I told the police in earlier negotiations, when they wanted to do a deal and fine me only 5,000 Norwegian kroner, that as Heidi Schøne had allowed her name and photograph to be printed in her national and provincial press then I had every right to respond in a public way by mentioning her name. The police said that in mentioning her name I was harassing her. I replied to them that if I did not mention her name my right of reply would be meaningless. The fine was given to me in absentia at the local Magistrate's Court in Norway and as Torill Sorte was the chief police witness for the prosecution (again mentioning mental hospital rumours as related to me by my lawyer Harald Wibye) and Heidi Schøne the other witness my conviction is unsafe as Torill Sorte is a proven liar and perjurer and Heidi Schøne's outrageous evidence cannot be seen as safe as she is under a mental disability with obvious motives for revenge. My own evidence for Harald Wibye did not arrive by special recorded delivery post until after he had left for the hearing at the magistrate's court. He had to make do witha minimal four or so faxes from me and other papers from Stig Lunde.
(c) The police prosecution was timed to sabotage my civil libel prosecution of Drammens Tidende (not just Heidi Schøne) due to begin a few weeks later and I had to spend all my spare time preparing for that in England. Moreover I was told that if I was going to turn up at the Magistrate's Court then Heidi Schøne was not going to go, which for me would render the hearing pointless as Heidi Schøne could not be cross-examined. I was not given a suspended prison sentence in 2001 as stated by Christian Reusch. That came in October 2003 for my website which again was a malicious prosecution as under the ECHR Article 10 I have every right to reply to hate crimes and national vilification campaigns occasioned on my person in Norway. The British Embassy officials who visited me in the cells in Drammen supported me on that issue and did not waht me to get the threatened eight months in prison that the Norwegians were intent on giving.me. Another deal was done with the Police who put me under duress insisted that if I did not plead guilty to harassment for having a website in return for an eight month suspended prison sentence (and a promise to take the website down within seven days of my return to the U.K) I would go straight to prison for eight months. But that the offer of a suspended sentence was subject to the magistrate's discretion who may still decide to give me an immediate custodial sentence. So it was a nervous wait before the magistrate until he released me with a suspended sentence. I did not take down the website and can never return to Norway.
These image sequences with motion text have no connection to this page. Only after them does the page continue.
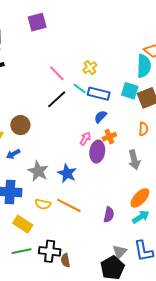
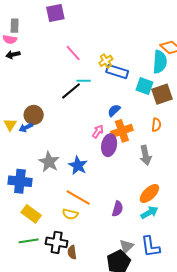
pink line: (57, 73) -> (73, 53), moved
cyan line: (80, 88) -> (84, 81), moved, turned -40
blue rectangle: (99, 94) -> (117, 72), moved
orange cross: (109, 137) -> (122, 131), size x1.5
blue arrow: (13, 154) -> (26, 128), moved
yellow semicircle: (43, 204) -> (70, 214), moved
Several newspapers had, after 1998 in the meantime, printed more front page articles on me without my knowledge and it dawned on me when I found these articles in some cases 5-6 years later (see exhibit FED12 for the national tabloid Verdens Gang from 1998 which I only discovered in 2003) that due to the highly sensationalised vitriolic comments in them I was never going to get a fair civil trial or criminal trial. I had literally become public enemy number one.
6. Mention is made by Christian Reusch that the Court of Appeal judge in October 2003 stated that my civil appeal was by its nature an abuse of the judicial system. (This case related my claim relating to a 14 July 1998 article from Drammens Tidende (see exhibit FED13)).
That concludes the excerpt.